Australian comedian Craig Anderson lives a very productive life in front of his computer screen, but his health is horrible. This film follows Craig on a mission to get fit by traveling through Japan in search of their skinny secrets.



How did you decide to do this film on this interesting and large fellow?

My previous documentaries are about serious topics, so I wanted to create a lighthearted and comedic documentary, which was still informative. I had seen some of Craig’s previous comedic work and thought he would be “the perfect fit” for the subject of the film.

Were the Japanese hosts welcoming? Did they fear you would make fun of their culture?

I’ve always found the Japanese people to be very welcoming, helpful, and friendly. They were quick to welcome and make us feel at home. The humor in the film comes not from making fun at their culture but from Craig’s bubbly personality. His goofball nature in a foreign setting is what adds color and humor to the film.

What do you think Western viewers will find most surprising about this film?

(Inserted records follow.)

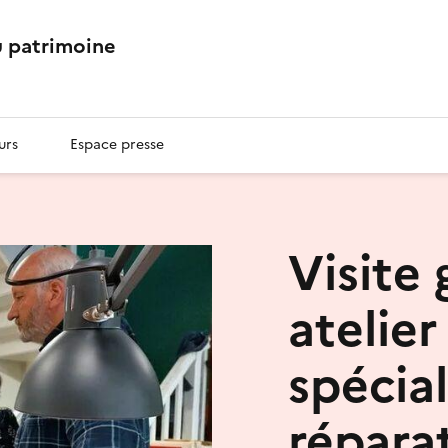
 patrimoine
urs
Espace presse
Visite
atelier
spécial
répara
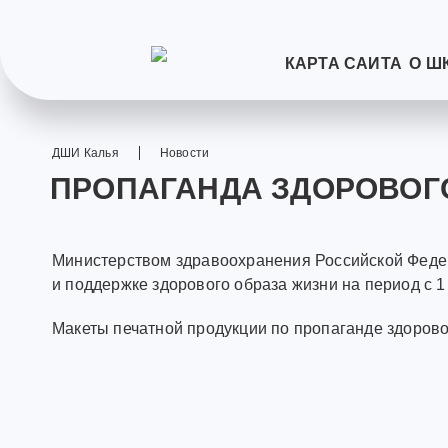
КАРТА САЙТА
О Ш
ДШИ Калья
Новости
ПРОПАГАНДА ЗДОРОВОГ
Министерством здравоохранения Российской Феде
и поддержке здорового образа жизни на период с 1
Макеты печатной продукции по пропаганде здорово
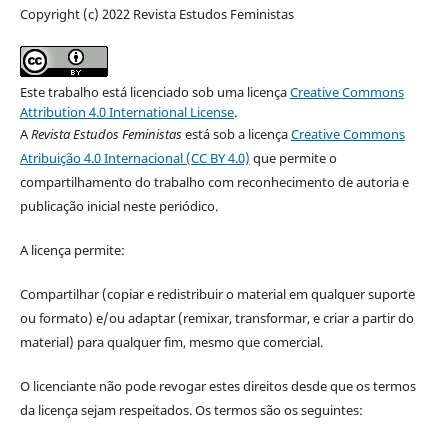
Copyright (c) 2022 Revista Estudos Feministas
Este trabalho está licenciado sob uma licença
Creative Commons
Attribution 4.0 International License
.
A
Revista Estudos Feministas
está sob a licença
Creative Commons
Atribuição 4.0 Internacional (CC BY 4.0)
que permite o
compartilhamento do trabalho com reconhecimento de autoria e
publicação inicial neste periódico.
A licença permite:
Compartilhar (copiar e redistribuir o material em qualquer suporte
ou formato) e/ou adaptar (remixar, transformar, e criar a partir do
material) para qualquer fim, mesmo que comercial.
O licenciante não pode revogar estes direitos desde que os termos
da licença sejam respeitados. Os termos são os seguintes:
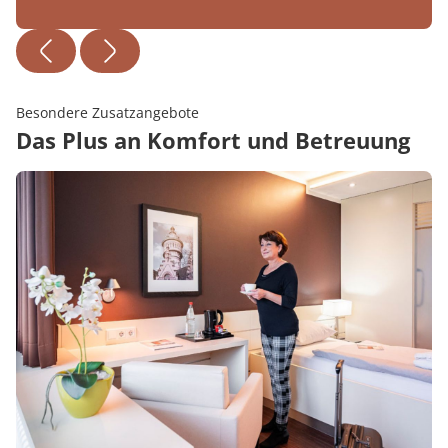
Besondere Zusatzangebote
Das Plus an Komfort und Betreuung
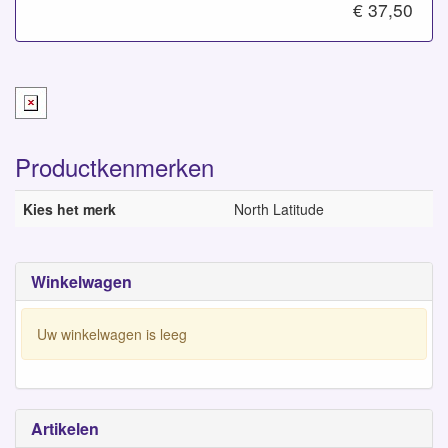
€ 37,50
Productkenmerken
Kies het merk
North Latitude
Winkelwagen
Uw winkelwagen is leeg
Artikelen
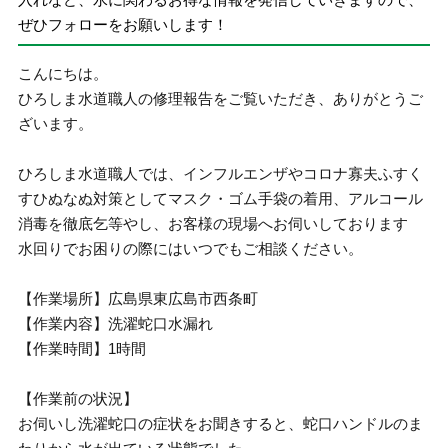
ぜひフォローをお願いします！
こんにちは。
ひろしま水道職人の修理報告をご覧いただき、ありがとうご
ざいます。
ひろしま水道職人では、インフルエンザやコロナ寡夫ふすく
すひぬなぬ対策としてマスク・ゴム手袋の着用、アルコール
消毒を徹底乞等やし、お客様の現場へお伺いしております
水回りでお困りの際にはいつでもご相談ください。
【作業場所】広島県東広島市西条町
【作業内容】洗濯蛇口水漏れ
【作業時間】1時間
【作業前の状況】
お伺いし洗濯蛇口の症状をお聞きすると、蛇口ハンドルのま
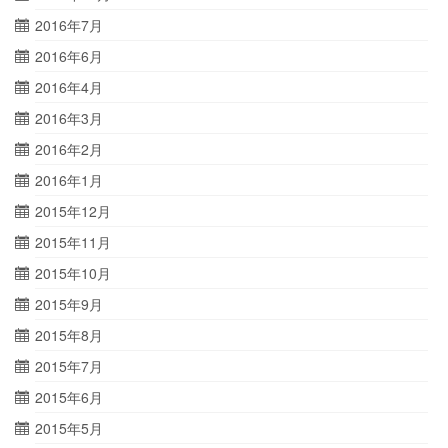
2016年7月
2016年6月
2016年4月
2016年3月
2016年2月
2016年1月
2015年12月
2015年11月
2015年10月
2015年9月
2015年8月
2015年7月
2015年6月
2015年5月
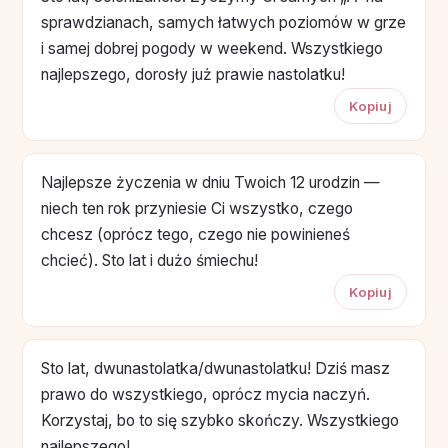
sprawdzianach, samych łatwych poziomów w grze
i samej dobrej pogody w weekend. Wszystkiego
najlepszego, dorosły już prawie nastolatku!
Kopiuj
Najlepsze życzenia w dniu Twoich 12 urodzin —
niech ten rok przyniesie Ci wszystko, czego
chcesz (oprócz tego, czego nie powinieneś
chcieć). Sto lat i dużo śmiechu!
Kopiuj
Sto lat, dwunastolatka/dwunastolatku! Dziś masz
prawo do wszystkiego, oprócz mycia naczyń.
Korzystaj, bo to się szybko skończy. Wszystkiego
najlepszego!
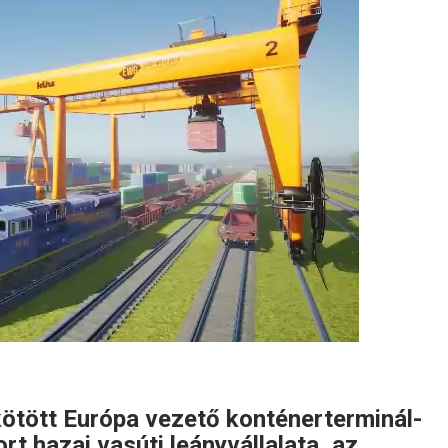
ötött Európa vezető konténerterminál-
 hazai vasúti leányvállalata, az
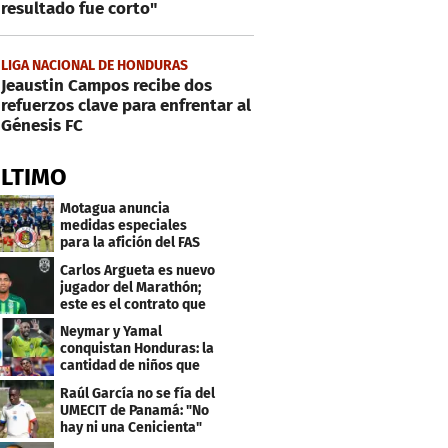
resultado fue corto"
LIGA NACIONAL DE HONDURAS
Jeaustin Campos recibe dos
refuerzos clave para enfrentar al
Génesis FC
ÚLTIMO
Motagua anuncia
medidas especiales
para la afición del FAS
de El Salvador
Carlos Argueta es nuevo
jugador del Marathón;
este es el contrato que
firmó
Neymar y Yamal
conquistan Honduras: la
cantidad de niños que
llevan sus nombres
Raúl García no se fía del
UMECIT de Panamá: "No
hay ni una Cenicienta"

When most people think of Japanese cuisine, sushi and raw fish immediately come to mind. Although these dishes are Japanese classics, I think western viewers will be surprised to discover the typical Japanese diet extends far beyond these dishes. Miso Hungry explores traditional Japanese meals and ingredients that are commonly found in the Japanese home, but which may not be familiar to viewers in the West. I think Western viewers will also be surprised by how simple and effortless these Japanese dishes are to prepare and serve.

How is Craig doing now?

When Craig and I initially discussed filming this unique dieting experiment, we thought a 12-week diet would be sufficient time to measure the results. However, even after we had finished principle photography, the effortless nature of the diet and the impressive health benefits which resulted convinced him to continue the diet. Craig continued the diet long after we had finished shooting the film, and he has continued to lose weight.

Did making this film in any way change your own diet?

I was born and raised in Japan, so a lot of the traditional Japanese ingredients and meals were already familiar to me. I regularly enjoy eating Japanese cuisine, even the smelly, sticky fermented soybeans.